They pupil may appear white or have white spots. A white glow in the eye is often seen in photographs taken with a flash. Instead of the typical "red eye" from the flash, the pupil may appear white or distorted.
Other symptoms can include:
Crossed eyes
Double vision
Eyes that do not align
Eye pain and redness
Poor vision
Differing iris colors in each eye
If the cancer has spread, bone pain and other symptoms may occur.

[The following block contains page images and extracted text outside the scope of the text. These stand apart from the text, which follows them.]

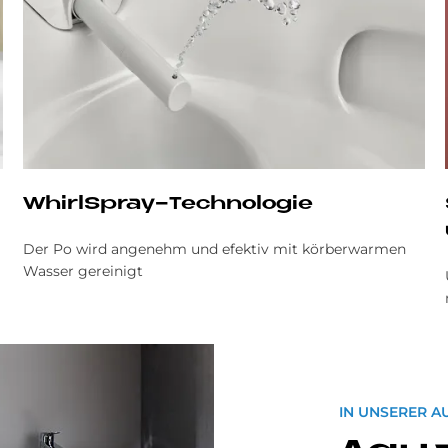
WhirlSpray-Tech­no­lo­gie
Der Po wird angenehm und efektiv mit körberwarmen
Wasser gereinigt
IN UNSERER A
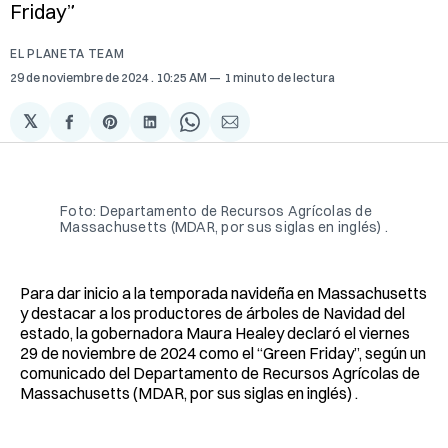
Friday”
EL PLANETA TEAM
29 de noviembre de 2024
. 10:25 AM
1 minuto de lectura
𝕏
Compartir
Share
Compartir
Share
Compartir
en
on
en
on
via
Facebook
Pinterest
LinkedIn
WhatsApp
Email
Foto: Departamento de Recursos Agrícolas de
Massachusetts (MDAR, por sus siglas en inglés) .
Para dar inicio a la temporada navideña en Massachusetts
y destacar a los productores de árboles de Navidad del
estado, la gobernadora Maura Healey declaró el viernes
29 de noviembre de 2024 como el “Green Friday”, según un
comunicado del Departamento de Recursos Agrícolas de
Massachusetts (MDAR, por sus siglas en inglés) .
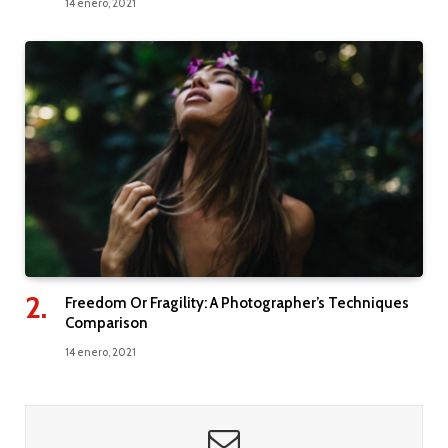
14 enero, 2021
Freedom Or Fragility: A Photographer’s Techniques
Comparison
14 enero, 2021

Causes, incidence, and risk factors
Retinoblastoma is caused by a mutation in a gene controlling cell division, causing cells to grow out of control and become cancerous.

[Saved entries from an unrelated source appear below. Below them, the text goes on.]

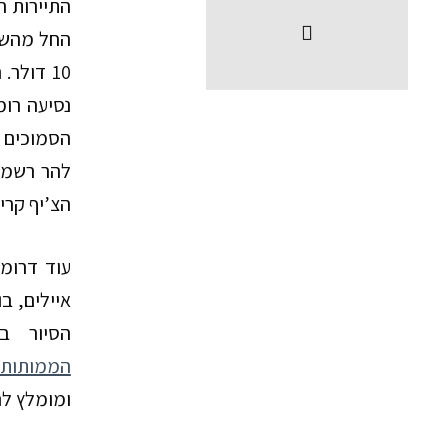
התיירות ה
10 דולר. הישוב הקרוב ביותר לאתר הוא
נסיעה רו
הסמוכים א
להר רשמור
הצ’יף קריי
עוד דרומ
איילים, ב
הסיור ב
הממותות
ומומלץ לה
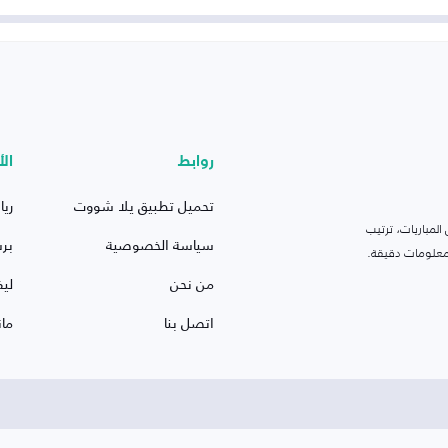
روابط
الأ
تحميل تطبيق يلا شووت
ريا
لمباريات، ترتيب
سياسة الخصوصية
بر
 ومعلومات دقيقة.
من نحن
ليف
اتصل بنا
ما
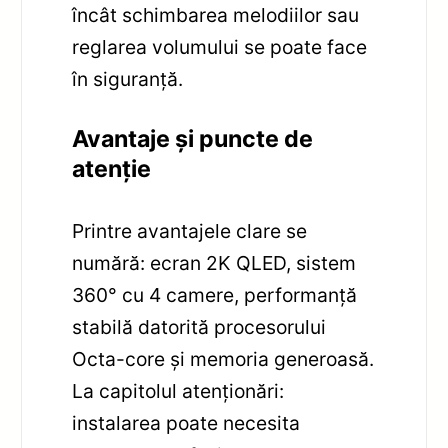
încât schimbarea melodiilor sau
reglarea volumului se poate face
în siguranță.
Avantaje și puncte de
atenție
Printre avantajele clare se
numără: ecran 2K QLED, sistem
360° cu 4 camere, performanță
stabilă datorită procesorului
Octa-core și memoria generoasă.
La capitolul atenționări:
instalarea poate necesita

In a little over half of the cases, this mutation develops in a child whose family has never had eye cancer.
Other times the mutation is present in several family members. If the mutation runs in the family, there is a 50% chance that an affected person's children will also have the mutation. They will therefore have a high risk of developing retinoblastoma themselves.

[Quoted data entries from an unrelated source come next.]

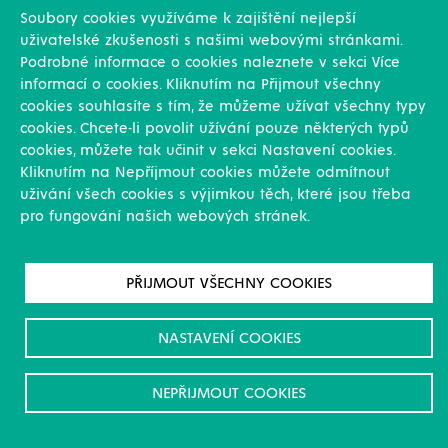
Soubory cookies využíváme k zajištění nejlepší
uživatelské zkušenosti s našimi webovými stránkami.
Podrobné informace o cookies naleznete v sekci Více
informací o cookies. Kliknutím na Přijmout všechny
cookies souhlasíte s tím, že můžeme užívat všechny typy
cookies. Chcete-li povolit užívání pouze některých typů
cookies, můžete tak učinit v sekci Nastavení cookies.
Všeobecné nákupní podmínky WTZ- Kupní
Kliknutím na Nepříjmout cookies můžete odmítnout
smlouva CZ 2026
uživání všech cookies s výjimkou těch, které jsou třeba
pro fungování našich webových stránek.
PŘIJMOUT VŠECHNY COOKIES
NASTAVENÍ COOKIES
NEPŘIJMOUT COOKIES
GENERAL PURCHASING TERMS AND
CONDITIONS WTZ– PURCHASE CONTRACT EN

The cancer generally affects children under the age of 6. It is most commonly diagnosed in children aged 1 - 2 years.

Treatment
Treatment options depend on the size and location of the tumor.
•Small tumors may be treated by laser surgery or cryotherapy.
•Radiation is used for both local tumor and for larger tumors.
•Chemotherapy may be needed if the tumor has spread beyond the eye.
The eye may need to be removed (a procedure called enucleation) if the tumor does not respond to other treatments. In some cases, it may be the first treatment.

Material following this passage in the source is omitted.